As an example (Fig. 1), we show the 2004 Typhoon Tokage which was known as the deadliest storm to hit Japan in a decade. We compare NCEP analysis, observations and our reanalyzed intensities. The reanalyzed minimal sea level pressures have very good coincidence with the observation and reconstruct the progress of TC intensify and weaken.

To further show the performance of reanalysis, we select a satellite image from TRMM PR sensor at 200410182133Z when the TMI captured almost the whole typhoon (left panel of figure 2). The right panel of figure 2 is the reanalyzed simulated radar echo (DBZ) at the same time. Compared 2 images, we can see that the reanalyzed DBZ resemble the observed rain rate distribution very well.
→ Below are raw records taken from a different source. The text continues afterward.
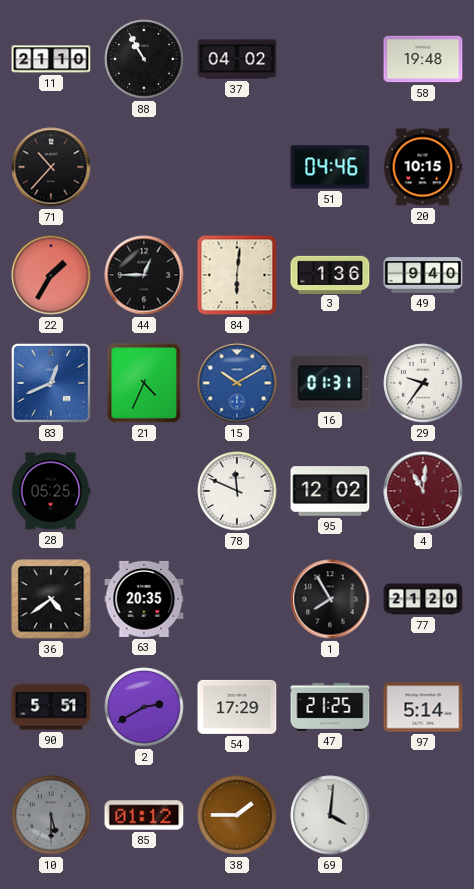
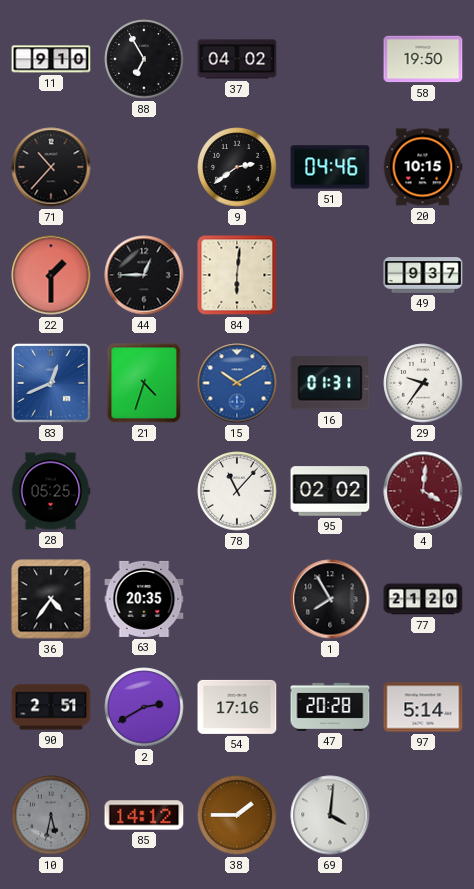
11: 21:10 -> 9:10
88: 10:55 -> 6:55
58: 19:48 -> 19:50
9: none -> 2:39
22: 1:35 -> 1:30
3: 1:36 -> none
49: 9:40 -> 9:37
21: 4:34 -> 4:33
78: 11:49 -> 11:07
95: 12:02 -> 02:02
4: 11:01 -> 4:01
36: 4:39 -> 4:36
90: 5:51 -> 2:51
54: 17:29 -> 17:16
47: 21:25 -> 20:28
10: 5:30 -> 5:32
85: 01:12 -> 14:12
The high-quality TC reanalysis effort may contribute to the NOAA Pacific Region Integrated Data Enterprise (PRIDE) objectives by providing new, integrated data products that are useful for risk management for US-affiliated Pacific islands. This database is utilized for a wide variety of purposes: setting of appropriate building codes for coastal zones, risk assessment for emergency managers, analysis of potential losses for insurance and business interests, intensity forecasting techniques, seasonal forecast-ing, and climatic change studies. The dataset will be posted in the Asian-Pacific Data-Research Center (APDRC) network (http://apdrc.soest.hawaii.edu/) and accessible via web tools to the public.